Plh. Kepala Perwakilan, selanjutnya menyampaikan bahwa sampai pada saat ini, BPK telah banyak memberikan sumbangan bagi kemajuan negara dan bangsa kita. Peningkatan Opini WTP pada LKPP, LKKL dan LKPD merupakan kontribusi besar BPK dalam memperbaiki transparansi dan akuntabilitas pengelolaan keuangan negara. BPK juga terus mendorong penggunaan keuangan negara benar-benar ditujukan untuk pencapaian tujuan bernegara dan untuk meningkatkan kesejahteraan rakyat, serta mewujudkan cita-cita pendiri bangsa, yakni mewujudkan masyarakat yang adil dan makmur.

            Setelah berjalan selama delapan hari, pada hari Rabu, 18 Juli 2018, kegiatan Pemantauan Tindak Lanjut Atas Rekomendasi Hasil Pemeriksaan dan Pemantauan Penyelesaian Kerugian Daerah Semester I Tahun 2018 ditutup oleh Kepala Perwakilan BPK Provinsi Sulawesi Utara, Drs.
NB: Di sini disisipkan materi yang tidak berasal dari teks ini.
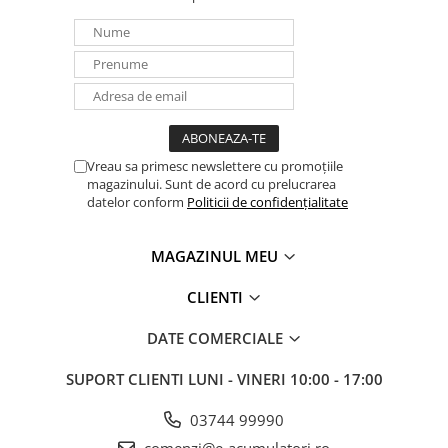
Panouri portabile
Racire/Incalzire
Statii energie portabile
Diverse
Electrice
Vreau sa primesc newslettere cu promoțiile
Intrerupatoare si prize
magazinului. Sunt de acord cu prelucrarea
Dulapuri pentru cablare
datelor conform
Politicii de confidențialitate
structurata
Sigurante
MAGAZINUL MEU
Tablouri electrice
Lumina (Becuri si Lanterne)
CLIENTI
Laptop & PC accesorii, baterii,
DATE COMERCIALE
cabluri USB, prelungitoare USB
Cablu de date si Adaptoare
SUPORT CLIENTI
LUNI - VINERI 10:00 - 17:00
Solutii solare portabile
03744 99990
Lichidare de stoc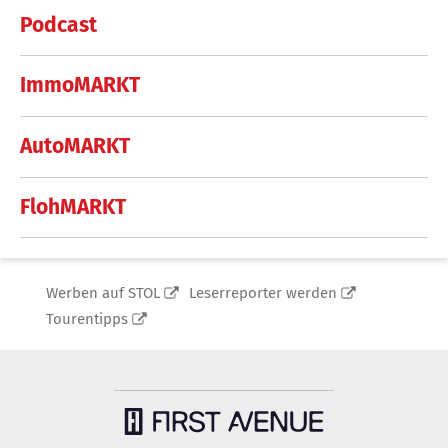
Podcast
ImmoMARKT
AutoMARKT
FlohMARKT
Werben auf STOL
Leserreporter werden
Tourentipps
Tangga Muliaman Purba, M.M. Acara penutupan tersebut, dihadiri para Sekretaris Proviinsi dan Sekretaris Kabupaten/Kota, Inspektur Provinsi dan Inspektur Kabupaten/Kota beserta staf dan para pejabat Struktural/Fungsional BPK Perwakilan Provinsi Sulawesi Utara.

 

 

 

 

 

 

 

 

 

 

Kepala Perwakilan BPK Perwakilan Provinsi Sulawesi Utara, dalam sambutannya antara lain mengatakan bahwa, penyelesaian Tindak Lanjut semeseter I Tahun 2018, adalah sebesar 65,51%, sedangkan Semester II Tahun 2017, sebesar 66,46%, sehingga ada penurunan progress hasil Tindak Lanjut sebesar 0,95%. Ada beberapa Pemerintah Daerah  Tindak Lanjutnya mengalami penurunan antara 1% s.d 4%, ada juga beberapa yang mengalamai kenaikan antara 1% s.d 4%, namun kenaikan itu tidak signifikan dalam hal menindaklanjuti rekomendasi BPK.  Hal tersebut menunjukkan perlu upaya maksimum atas percepatan Tindak Lanjut. BPK telah memberikan ruang terkait dengan percepatan Tindak Lanjut melalui acara “Diskusi Kelompok Terarah Tindak Lanjut Rekomendasi Hasil Pemeriksaan BPK dan Permasalahannya se-Sulawesi tanggal 29 Januari 2018”, yang lalu. Namun Pemerintah Daerah belum sepenuhnya menseriusi, sehingga perkembangan percepatan Tindak Lanjut sangat lambat. Usulan percepatan Tindak Lanjut, tidak sepenuhnya ditindaklanjuti oleh Pemerintah Daerah atas  Action Plan dari rekomendasi BPK. Hal tersebut menunjukkan komitmen Pemerintah Daerah yang masih rendah.